It only takes her ten minutes to walk across to the bar so she’s about ten minutes early by the time she gets there, but that’s alright. She orders a beer and finds a corner to sit in and watches everyone coming in while she takes sips of her drink, hoping that she gets buzzed as opposed to just tired.
Warren arrives precisely on time, and looks about the same as he did in his photos - no better, no worse. He joins her at the table, leaving his jacket over the back of his chair before he goes to the bar to get his own drink.
“I ordered some snacks as well, I hope that’s okay,” he says, when he sits back down. “Just chips and dip, but I thought you might be hungry after your shift.”
Samira’s stomach growls as though on cue and she makes a face.
“Just a bit.”
He’s fine, is the thing. He’s polite and funny and not difficult to look at and Samira’s having a nice time, even if she switches to water after the beer, because chips and dip is not enough food for her really to be drinking on. Mostly, she’s tired, and thinking wistfully about her bed and Married At First Sight but that’s not Warren’s fault, and he remembers to ask her questions, as well, and seems genuinely interested in the answers.
He’s the oldest of three, all boys, and his parents are still together - mom’s a realtor, dad works at a garage. He went to college in Pittsburgh and liked it enough to stay here, working as an accountant, and seems genuinely impressed by the fact that Samira’s a doctor.
There’s nothing to dislike about him.
At one point, he excuses himself and gets up to use the bathroom and Samira leans back in her seat, drinking more of her water and wishing again that she was at home. How much longer does she have to stay to be polite? It’s only just gone eight, even though it feels later, and Samira takes another sip of her water. Maybe she should go for something with caffeine instead, but then she’ll never get to sleep tonight.
She looks around instead. The bar’s pretty busy for a Tuesday night - it’s filled up since they were here. A group of guys in one corner, huddled around the pool table. Two girls by the bar, another couple by the door who look like they’re on a date. The woman is older but stunning, her hair swept up, looking too fancy for a place like this, and the guy -
Well, the guy’s got his back to her, so Samira can’t be sure. But he looks a lot like Dr Abbot.
“No way,” Samira murmurs. It shouldn’t be surprising - the bar is right across from the hospital, after all. She didn’t know he dated, though; he wears a wedding ring, unless he’s cheating? But it would be insane to do it right across from the hospital, unless that’s his wife, of course. Still, they don’t look like two people that know each other well - not that Samira’s an expert on body language.
As though he can feel her staring, Dr Abbot turns around in his seat - it’s probably more likely that his date saw her, Samira realises - and catches her eye.
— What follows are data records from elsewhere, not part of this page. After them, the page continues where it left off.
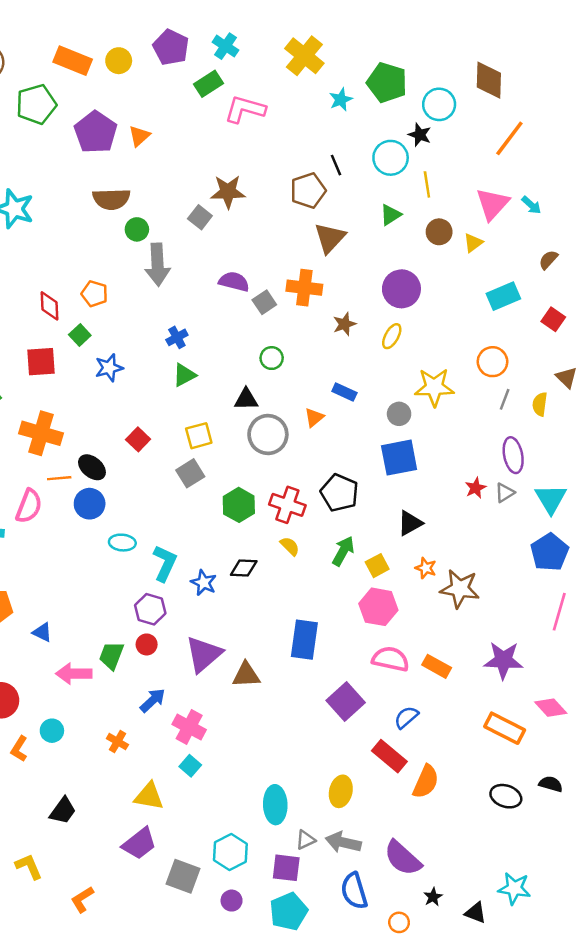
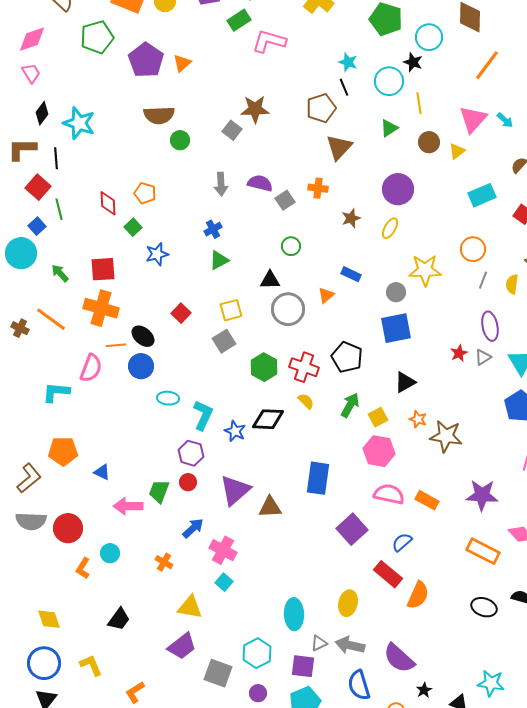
cyan star: (341, 100) -> (348, 62), moved, turned -30
gray arrow: (158, 265) -> (221, 184), moved, size x0.7
orange cross: (304, 288) -> (318, 188), size x0.7
red square: (41, 362) -> (103, 269), moved
black diamond: (244, 568) -> (268, 419), size x1.4

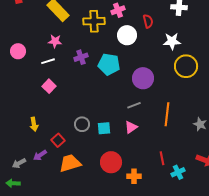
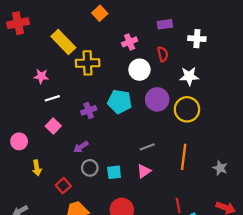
yellow cross: (94, 21) -> (88, 63), moved
pink star: (55, 41) -> (41, 76), moved
pink circle: (18, 51) -> (19, 141), moved
purple cross: (81, 57) -> (89, 110), moved
yellow circle: (186, 66) -> (187, 109), moved
purple circle: (143, 78) -> (157, 99), moved
purple arrow: (40, 155) -> (81, 147), moved

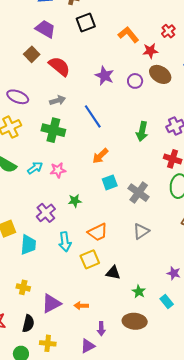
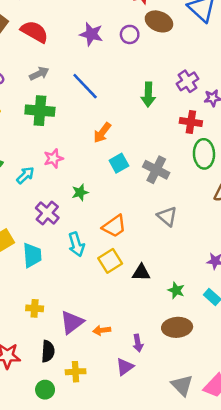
cyan arrow: (35, 168) -> (25, 175), moved
gray triangle: (141, 231) -> (167, 216), turned -36
orange arrow: (81, 306) -> (102, 330), moved

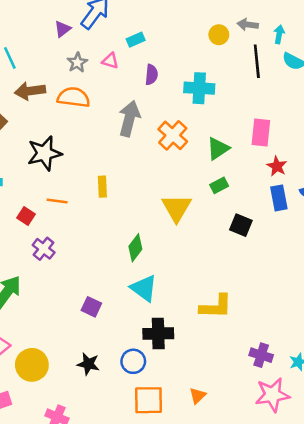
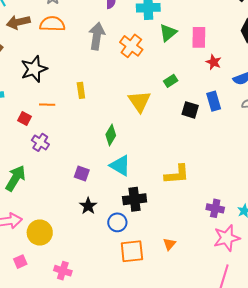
green triangle: (218, 148) -> (168, 33), moved
blue rectangle: (279, 198) -> (214, 101), moved
purple square: (91, 307) -> (82, 174), moved
black star: (88, 364) -> (88, 206), moved, turned 30

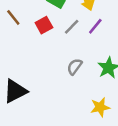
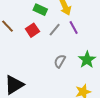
purple line: (95, 26) -> (74, 27), turned -64

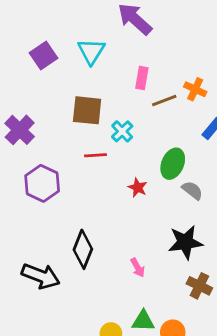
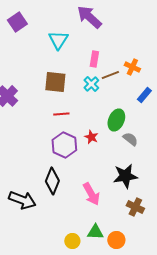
purple square: (44, 56) -> (17, 22), moved
cyan cross: (122, 131) -> (91, 84), moved
purple hexagon: (42, 183) -> (64, 145), moved
pink arrow: (138, 268) -> (91, 194), size x1.6

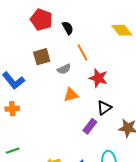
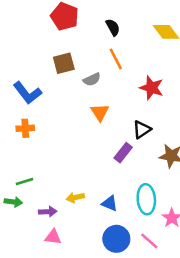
black semicircle: (68, 28) -> (113, 27), moved
red star: (98, 78) -> (151, 88), moved
orange triangle: (71, 95) -> (100, 112), turned -49

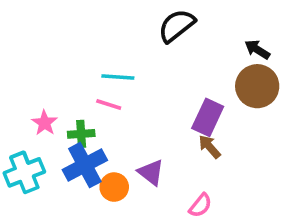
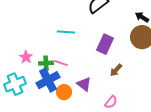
pink line: (109, 105) -> (61, 63), moved
purple rectangle: (208, 117) -> (105, 44), moved
brown arrow: (210, 147) -> (116, 70), turned -96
He doesn’t look surprised - he doesn’t make any sort of expression - just twists back around in his seat and leans forward, saying something across the table to his date.
Samira should really stop staring at them. Warren comes back anyway, smiling and asking if she wants another drink but something about the last few minutes has taken it out of her, and Samira says, “Sorry, I think I’m wiped. Do you mind if we call it?”
Something flickers across Warren’s face but he stays smiling and says, “Not at all. Honestly, it was really cool of you to meet me right after your shift.”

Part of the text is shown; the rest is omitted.